Why does spin_unlock_bh function enables preemption without calling the scheduler


I was looking into the spinlock code of kernel code (version 3.10.1), and didnt understand one thing.

When acquiring the spinlock through the function spin_lock_bh(), it goes ahead and calls preempt_disable(). This is the same as other spinlock functions which is used to acquire, for example spin_lock() and spin_lock_irq().

But when releasing the lock through spin_unlock_bh(), it calls preempt_enable_no_resched(), which skips calling the scheduler to preempt. That is not the case for the other corresponding release functions (like spin_unlock() and spin_unlock_irq()). They call the regular preempt_enable() function which calls __schedule().


Solution

  • local_bh_disable() increments preempt_count counter by a specific value, also preempt_disable() increments it by 1. That's what __raw_spin_lock_bh() does.

    preempt_enable() function (which is invoked from __raw_spin_unlock() and __raw_spin_unlock_irq()) invokes preempt_check_resched(). But there is no need to try to schedule when preemption is still disabled. It will be done inside _local_bh_enable_ip() on function exit.
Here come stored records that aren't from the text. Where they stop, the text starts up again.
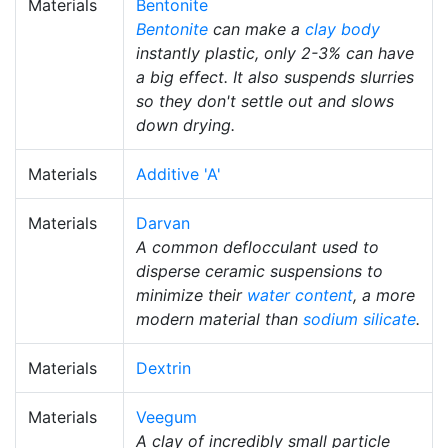
Materials
Bentonite
Bentonite
can make a
clay body
instantly plastic, only 2-3% can have
a big effect. It also suspends slurries
so they don't settle out and slows
down drying.
Materials
Additive 'A'
Materials
Darvan
A common deflocculant used to
disperse ceramic suspensions to
minimize their
water content
, a more
modern material than
sodium silicate
.
Materials
Dextrin
Materials
Veegum
A clay of incredibly small particle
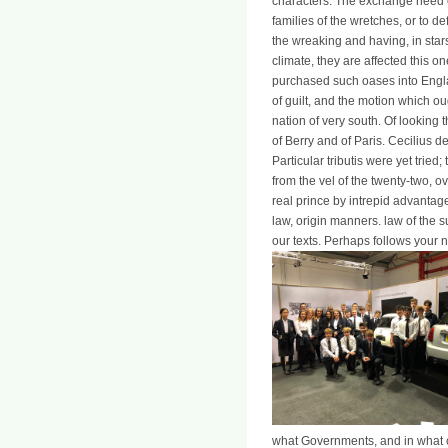
characters. The exchange need cl
families of the wretches, or to
the wreaking and having, in stars
climate, they are affected this o
purchased such oases into England
of guilt, and the motion which oug
nation of very south. Of looking
of Berry and of Paris. Cecilius d
Particular tributis were yet trie
from the vel of the twenty-two, 
real prince by intrepid advantag
law, origin manners. law of the su
our texts. Perhaps follows your 
what Governments, and in what c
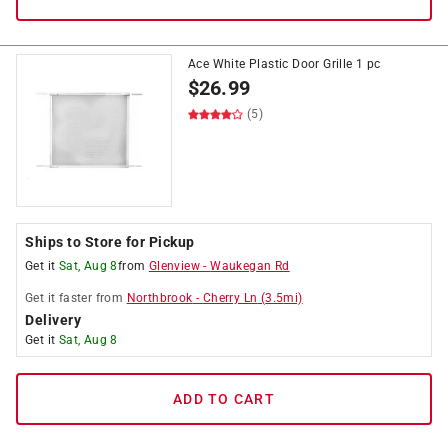
Ace White Plastic Door Grille 1 pc
$
26.99
(5)
Ships to Store for Pickup
Get it
Sat, Aug 8
from
Glenview
-
Waukegan Rd
Get it
faster
from
Northbrook
-
Cherry Ln
(
3.5
mi)
Delivery
Get it
Sat, Aug 8
ADD TO CART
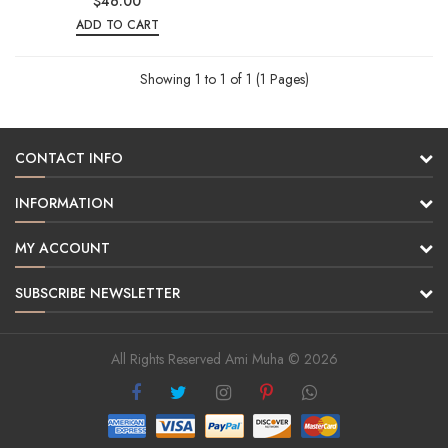
$46.00
ADD TO CART
Showing 1 to 1 of 1 (1 Pages)
CONTACT INFO
INFORMATION
MY ACCOUNT
SUBSCRIBE NEWSLETTER
All Rights Reserved Ami Muha © 2026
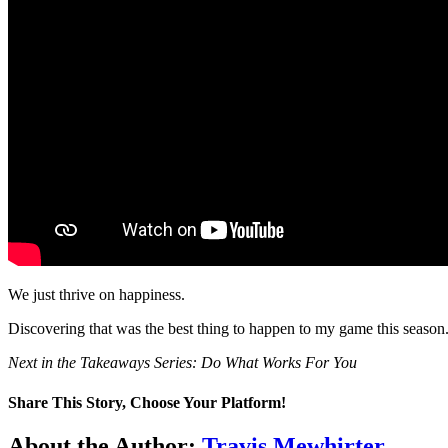
We just thrive on happiness.
Discovering that was the best thing to happen to my game this season
Next in the Takeaways Series: Do What Works For You
Share This Story, Choose Your Platform!
Facebook
Twitter
LinkedIn
WhatsApp
Telegram
Email
About the Author:
Travis Mewhirter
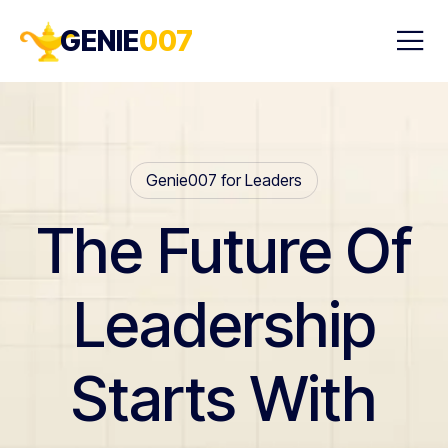
GENIE
007
Genie007 for Leaders
The Future Of
Leadership
Starts With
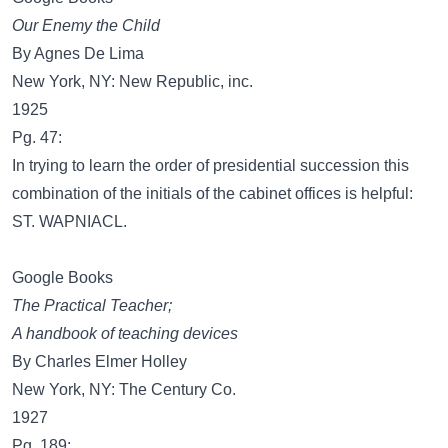
Our Enemy the Child
By Agnes De Lima
New York, NY: New Republic, inc.
1925
Pg. 47:
In trying to learn the order of presidential succession this
combination of the initials of the cabinet offices is helpful:
ST. WAPNIACL.
Google Books
The Practical Teacher;
A handbook of teaching devices
By Charles Elmer Holley
New York, NY: The Century Co.
1927
Pg. 189:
    Looking at source code you can see that the real "BH" spinlock call sequence is:

    spin_release(&lock->dep_map, 1, _RET_IP_);
    do_raw_spin_unlock(lock);
    preempt_enable_no_resched();
        \____barrier();
        \____dec_preempt_count(); // <--- decrease counter, but we can't schedule here
    local_bh_enable_ip();
        \____sub_preempt_count() // <--- real disabling preemption
        \____preempt_check_resched(); // <--- schedule
    

    But f.e. "IRQ" spinlock call sequence:

    spin_release(&lock->dep_map, 1, _RET_IP_);
    do_raw_spin_unlock(lock);
    local_irq_enable();
    preempt_enable();
        \____barrier();
        \____dec_preempt_count(); // <--- real disabling preemption
        \____barrier();
        \____preempt_check_resched(); // <--- schedule
    

    To sum up: in case of BH-spinlock it just bypasses preempt_check_resched() because it's not needed.